Rarely do you find a book that covers a dense topic in a remarkably lucid manner. This is such a book. The book is, as it says it is, a dictionary. It covers *some* terms in Hegelian studies. It does not cover all of them (being around 300 pages). Further, it is aimed at undergraduates, not specialists. With that said, I have found this the most useful introduction to Hegel. Below are some of the highlights.
Overview of Hegel’s Thought
“For Hegel human beings are the self-consciousness of existence itself” (Magee 2). Hegel inverts Aristotle’s chain of being. The lower gives way to the higher. The highest form of consciousness will include self-reflection. The goal of the Absolute is to posit enough in order for it to be an “idea of an idea,” all previous ideas having been sublated.

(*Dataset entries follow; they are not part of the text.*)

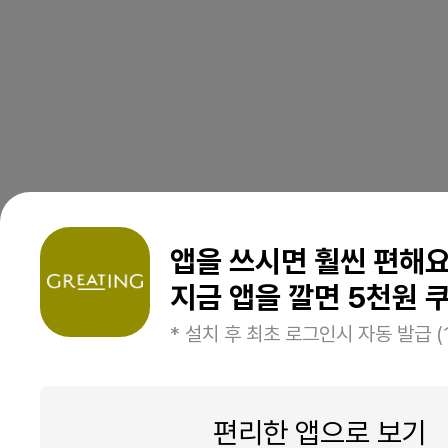
앱을 쓰시면 훨씬 편해
지금 앱을 깔면 5천원 쿠
* 설치 후 최초 로그인시 자동 발급 (
편리한 앱으로 보기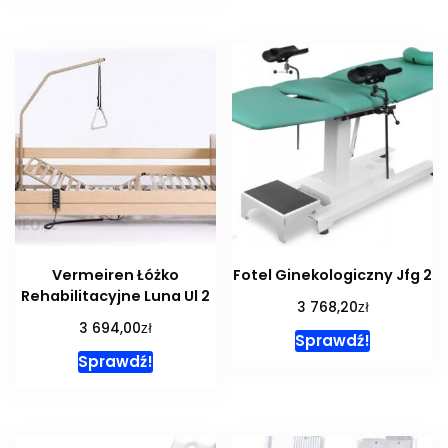
Vermeiren Łóżko
Fotel Ginekologiczny Jfg 2
Rehabilitacyjne Luna Ul 2
zł
3 768,20
zł
3 694,00
Sprawdź!
Sprawdź!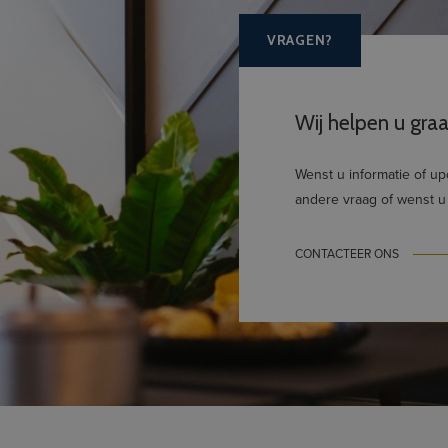
VRAGEN?
Wij helpen u graa
Wenst u informatie of u
andere vraag of wenst u
CONTACTEER ONS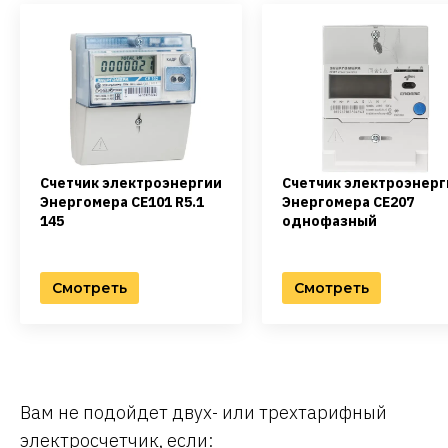
Счетчик электроэнергии
Счетчик электроэнерг
Энергомера CE101 R5.1
Энергомера CE207
145
однофазный
Смотреть
Смотреть
Вам не подойдет двух- или трехтарифный
электросчетчик, если: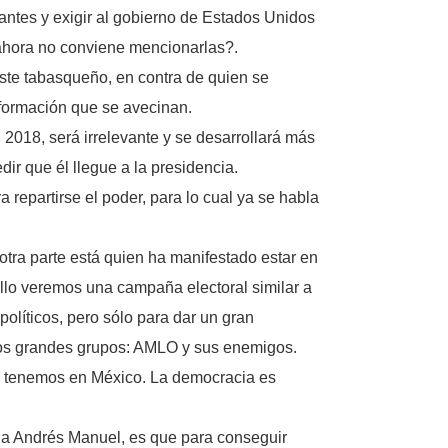
cantes y exigir al gobierno de Estados Unidos
 ahora no conviene mencionarlas?.
ste tabasqueño, en contra de quien se
información que se avecinan.
 2018, será irrelevante y se desarrollará más
r que él llegue a la presidencia.
 repartirse el poder, para lo cual ya se habla
otra parte está quien ha manifestado estar en
 ello veremos una campaña electoral similar a
olíticos, pero sólo para dar un gran
 dos grandes grupos: AMLO y sus enemigos.
ue tenemos en México. La democracia es
r a Andrés Manuel, es que para conseguir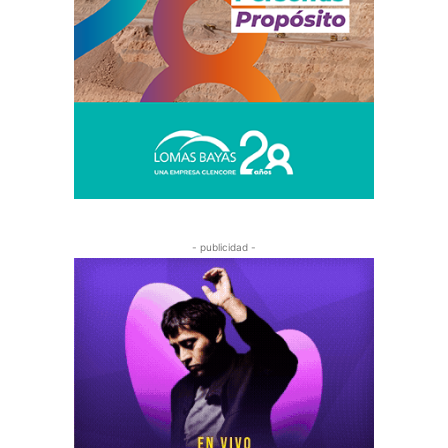
- publicidad -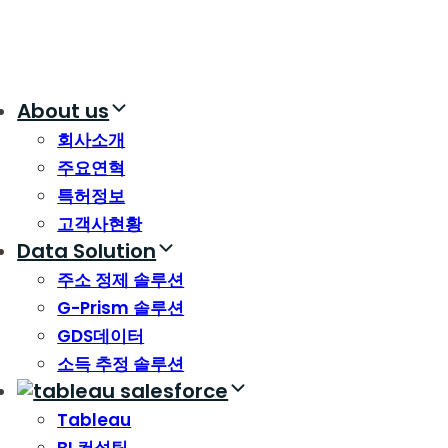
About us
회사소개
주요연혁
특허정보
고객사현황
Data Solution
주소 정제 솔루션
G-Prism 솔루션
GDS데이터
소득 추정 솔루션
Tableau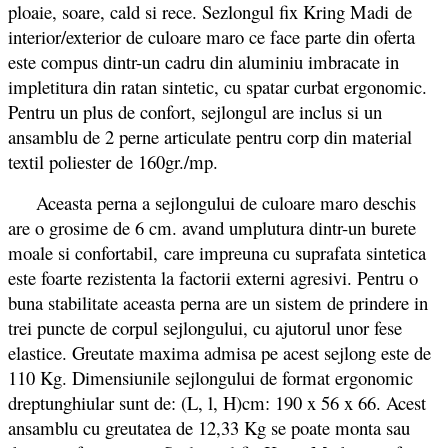
ploaie, soare, cald si rece. Sezlongul fix Kring Madi de
interior/exterior de culoare maro ce face parte din oferta
este compus dintr-un cadru din aluminiu imbracate in
impletitura din ratan sintetic, cu spatar curbat ergonomic.
Pentru un plus de confort, sejlongul are inclus si un
ansamblu de 2 perne articulate pentru corp din material
textil poliester de 160gr./mp.
Aceasta perna a sejlongului de culoare maro deschis
are o grosime de 6 cm. avand umplutura dintr-un burete
moale si confortabil, care impreuna cu suprafata sintetica
este foarte rezistenta la factorii externi agresivi. Pentru o
buna stabilitate aceasta perna are un sistem de prindere in
trei puncte de corpul sejlongului, cu ajutorul unor fese
elastice. Greutate maxima admisa pe acest sejlong este de
110 Kg. Dimensiunile sejlongului de format ergonomic
dreptunghiular sunt de: (L, l, H)cm: 190 x 56 x 66. Acest
ansamblu cu greutatea de 12,33 Kg se poate monta sau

Earlier philosophers used absolutum to mean “God,” but god defined as a “coincidence of opposites” (Magee 19). Hegel: when the Absolute is conceived as the transcendent unity of all things (cancellation of differences), it is really an empty concept. The Absolute is the whole.
existence exists in order to achieve consciousness of itself (20). Perpetually gives rise to conditions for it to overcome. The final moment is when self-relatedness is achieved through self-consciousness.
For Hegel universals and particulars are not separate “things.” Nor are universals “in” particulars. Rather, “particulars are within universals” (61). The universal has no reality apart from its concrete realization.
Spirit as self-consciousness has a dual object: the thing out there (given in perception) and itself, which is in opposition to the thing. The subject is moved to transform the object out of the desire to confront itself. When a subject wishes to know itself, it must split into a subjective side (which knows) and an objective side (known). Since we desire total self-reflection, this means transforming the object into a mirror of myself (70). This leads to postmodern violence.
Analysis and Conclusion:
Magee focuses on Hegel’s key works (each book given at least a two page treatment), with *most* of the key terms in the book. Key philosophers (Kant, Schelling, Marx) receive substantial treatment.
There is some repetition, but I suppose that can’t be help. Magee concludes with a short but useful bibliography.